Records from a data source
━━━━

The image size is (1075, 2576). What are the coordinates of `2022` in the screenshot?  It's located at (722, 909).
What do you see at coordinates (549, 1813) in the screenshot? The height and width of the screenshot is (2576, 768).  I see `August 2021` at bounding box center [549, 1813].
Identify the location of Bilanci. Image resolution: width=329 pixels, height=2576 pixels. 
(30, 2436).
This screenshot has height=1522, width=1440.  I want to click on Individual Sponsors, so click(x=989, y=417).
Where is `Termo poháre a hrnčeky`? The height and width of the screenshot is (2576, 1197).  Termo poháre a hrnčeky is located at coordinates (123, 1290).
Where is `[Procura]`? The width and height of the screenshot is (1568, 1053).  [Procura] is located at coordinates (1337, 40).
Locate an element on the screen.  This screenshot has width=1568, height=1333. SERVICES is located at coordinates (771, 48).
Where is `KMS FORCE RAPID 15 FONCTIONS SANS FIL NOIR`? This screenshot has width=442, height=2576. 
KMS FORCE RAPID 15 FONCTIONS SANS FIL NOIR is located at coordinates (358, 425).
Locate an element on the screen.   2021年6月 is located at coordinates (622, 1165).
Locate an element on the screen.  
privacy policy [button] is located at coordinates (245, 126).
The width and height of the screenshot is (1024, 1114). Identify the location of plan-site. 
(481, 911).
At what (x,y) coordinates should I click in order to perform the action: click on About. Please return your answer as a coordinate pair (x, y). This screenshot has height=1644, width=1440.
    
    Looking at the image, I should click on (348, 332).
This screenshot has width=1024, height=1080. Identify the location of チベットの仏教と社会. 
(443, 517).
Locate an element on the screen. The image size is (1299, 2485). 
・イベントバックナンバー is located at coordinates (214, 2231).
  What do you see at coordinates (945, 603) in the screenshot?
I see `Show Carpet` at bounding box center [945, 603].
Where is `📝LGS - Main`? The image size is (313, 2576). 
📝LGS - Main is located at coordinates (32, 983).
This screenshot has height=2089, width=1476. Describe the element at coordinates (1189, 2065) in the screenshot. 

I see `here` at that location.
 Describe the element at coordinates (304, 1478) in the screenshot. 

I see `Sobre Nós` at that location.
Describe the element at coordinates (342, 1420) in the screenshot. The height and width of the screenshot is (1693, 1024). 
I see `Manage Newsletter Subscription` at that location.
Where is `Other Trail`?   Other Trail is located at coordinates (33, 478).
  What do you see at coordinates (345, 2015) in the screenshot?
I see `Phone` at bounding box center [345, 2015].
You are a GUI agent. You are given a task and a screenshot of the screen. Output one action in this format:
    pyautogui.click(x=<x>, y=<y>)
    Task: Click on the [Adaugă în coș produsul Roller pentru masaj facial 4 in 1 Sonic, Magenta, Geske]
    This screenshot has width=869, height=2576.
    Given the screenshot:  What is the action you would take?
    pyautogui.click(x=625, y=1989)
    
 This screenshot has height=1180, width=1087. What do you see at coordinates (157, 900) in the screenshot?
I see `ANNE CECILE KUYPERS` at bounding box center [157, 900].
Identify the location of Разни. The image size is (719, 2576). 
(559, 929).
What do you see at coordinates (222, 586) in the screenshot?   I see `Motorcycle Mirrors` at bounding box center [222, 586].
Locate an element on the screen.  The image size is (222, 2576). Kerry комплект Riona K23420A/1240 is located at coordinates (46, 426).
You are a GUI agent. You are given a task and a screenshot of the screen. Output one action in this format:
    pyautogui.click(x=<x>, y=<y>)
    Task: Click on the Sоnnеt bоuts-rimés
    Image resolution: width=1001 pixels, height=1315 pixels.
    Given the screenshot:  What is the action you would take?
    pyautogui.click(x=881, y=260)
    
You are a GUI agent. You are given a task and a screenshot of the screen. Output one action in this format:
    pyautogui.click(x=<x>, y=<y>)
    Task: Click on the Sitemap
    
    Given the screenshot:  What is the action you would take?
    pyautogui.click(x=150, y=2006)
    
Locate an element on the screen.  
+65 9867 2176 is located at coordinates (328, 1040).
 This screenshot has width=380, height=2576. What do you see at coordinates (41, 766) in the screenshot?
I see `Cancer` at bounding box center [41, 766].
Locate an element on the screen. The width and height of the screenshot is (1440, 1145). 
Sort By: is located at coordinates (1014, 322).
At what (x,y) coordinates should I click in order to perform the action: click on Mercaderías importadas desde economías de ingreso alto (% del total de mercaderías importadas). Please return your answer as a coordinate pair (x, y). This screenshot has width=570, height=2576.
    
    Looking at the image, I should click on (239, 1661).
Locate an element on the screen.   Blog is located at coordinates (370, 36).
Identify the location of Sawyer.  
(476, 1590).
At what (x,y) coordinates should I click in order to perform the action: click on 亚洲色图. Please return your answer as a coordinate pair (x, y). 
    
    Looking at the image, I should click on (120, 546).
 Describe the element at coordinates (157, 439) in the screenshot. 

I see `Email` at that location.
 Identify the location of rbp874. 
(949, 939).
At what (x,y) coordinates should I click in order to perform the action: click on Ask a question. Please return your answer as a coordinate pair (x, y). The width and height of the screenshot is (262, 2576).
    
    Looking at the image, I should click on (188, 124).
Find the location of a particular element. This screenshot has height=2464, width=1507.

━━━━

A word-for-word copy of the data is the expected answer.

# Problem solution
The image size is (1075, 2576). What are the coordinates of `2022` in the screenshot?  It's located at (722, 909).
What do you see at coordinates (549, 1813) in the screenshot? The height and width of the screenshot is (2576, 768).  I see `August 2021` at bounding box center [549, 1813].
Identify the location of Bilanci. Image resolution: width=329 pixels, height=2576 pixels. 
(30, 2436).
This screenshot has height=1522, width=1440.  I want to click on Individual Sponsors, so click(x=989, y=417).
Where is `Termo poháre a hrnčeky`? The height and width of the screenshot is (2576, 1197).  Termo poháre a hrnčeky is located at coordinates (123, 1290).
Where is `[Procura]`? The width and height of the screenshot is (1568, 1053).  [Procura] is located at coordinates (1337, 40).
Locate an element on the screen.  This screenshot has width=1568, height=1333. SERVICES is located at coordinates (771, 48).
Where is `KMS FORCE RAPID 15 FONCTIONS SANS FIL NOIR`? This screenshot has width=442, height=2576. 
KMS FORCE RAPID 15 FONCTIONS SANS FIL NOIR is located at coordinates (358, 425).
Locate an element on the screen.   2021年6月 is located at coordinates (622, 1165).
Locate an element on the screen.  
privacy policy [button] is located at coordinates (245, 126).
The width and height of the screenshot is (1024, 1114). Identify the location of plan-site. 
(481, 911).
At what (x,y) coordinates should I click in order to perform the action: click on About. Please return your answer as a coordinate pair (x, y). This screenshot has height=1644, width=1440.
    
    Looking at the image, I should click on (348, 332).
This screenshot has width=1024, height=1080. Identify the location of チベットの仏教と社会. 
(443, 517).
Locate an element on the screen. The image size is (1299, 2485). 
・イベントバックナンバー is located at coordinates (214, 2231).
  What do you see at coordinates (945, 603) in the screenshot?
I see `Show Carpet` at bounding box center [945, 603].
Where is `📝LGS - Main`? The image size is (313, 2576). 
📝LGS - Main is located at coordinates (32, 983).
This screenshot has height=2089, width=1476. Describe the element at coordinates (1189, 2065) in the screenshot. 

I see `here` at that location.
 Describe the element at coordinates (304, 1478) in the screenshot. 

I see `Sobre Nós` at that location.
Describe the element at coordinates (342, 1420) in the screenshot. The height and width of the screenshot is (1693, 1024). 
I see `Manage Newsletter Subscription` at that location.
Where is `Other Trail`?   Other Trail is located at coordinates (33, 478).
  What do you see at coordinates (345, 2015) in the screenshot?
I see `Phone` at bounding box center [345, 2015].
You are a GUI agent. You are given a task and a screenshot of the screen. Output one action in this format:
    pyautogui.click(x=<x>, y=<y>)
    Task: Click on the [Adaugă în coș produsul Roller pentru masaj facial 4 in 1 Sonic, Magenta, Geske]
    This screenshot has width=869, height=2576.
    Given the screenshot:  What is the action you would take?
    pyautogui.click(x=625, y=1989)
    
 This screenshot has height=1180, width=1087. What do you see at coordinates (157, 900) in the screenshot?
I see `ANNE CECILE KUYPERS` at bounding box center [157, 900].
Identify the location of Разни. The image size is (719, 2576). 
(559, 929).
What do you see at coordinates (222, 586) in the screenshot?   I see `Motorcycle Mirrors` at bounding box center [222, 586].
Locate an element on the screen.  The image size is (222, 2576). Kerry комплект Riona K23420A/1240 is located at coordinates (46, 426).
You are a GUI agent. You are given a task and a screenshot of the screen. Output one action in this format:
    pyautogui.click(x=<x>, y=<y>)
    Task: Click on the Sоnnеt bоuts-rimés
    Image resolution: width=1001 pixels, height=1315 pixels.
    Given the screenshot:  What is the action you would take?
    pyautogui.click(x=881, y=260)
    
You are a GUI agent. You are given a task and a screenshot of the screen. Output one action in this format:
    pyautogui.click(x=<x>, y=<y>)
    Task: Click on the Sitemap
    
    Given the screenshot:  What is the action you would take?
    pyautogui.click(x=150, y=2006)
    
Locate an element on the screen.  
+65 9867 2176 is located at coordinates (328, 1040).
 This screenshot has width=380, height=2576. What do you see at coordinates (41, 766) in the screenshot?
I see `Cancer` at bounding box center [41, 766].
Locate an element on the screen. The width and height of the screenshot is (1440, 1145). 
Sort By: is located at coordinates (1014, 322).
At what (x,y) coordinates should I click in order to perform the action: click on Mercaderías importadas desde economías de ingreso alto (% del total de mercaderías importadas). Please return your answer as a coordinate pair (x, y). This screenshot has width=570, height=2576.
    
    Looking at the image, I should click on (239, 1661).
Locate an element on the screen.   Blog is located at coordinates (370, 36).
Identify the location of Sawyer.  
(476, 1590).
At what (x,y) coordinates should I click in order to perform the action: click on 亚洲色图. Please return your answer as a coordinate pair (x, y). 
    
    Looking at the image, I should click on (120, 546).
 Describe the element at coordinates (157, 439) in the screenshot. 

I see `Email` at that location.
 Identify the location of rbp874. 
(949, 939).
At what (x,y) coordinates should I click in order to perform the action: click on Ask a question. Please return your answer as a coordinate pair (x, y). The width and height of the screenshot is (262, 2576).
    
    Looking at the image, I should click on (188, 124).
Find the location of a particular element. This screenshot has height=2464, width=1507.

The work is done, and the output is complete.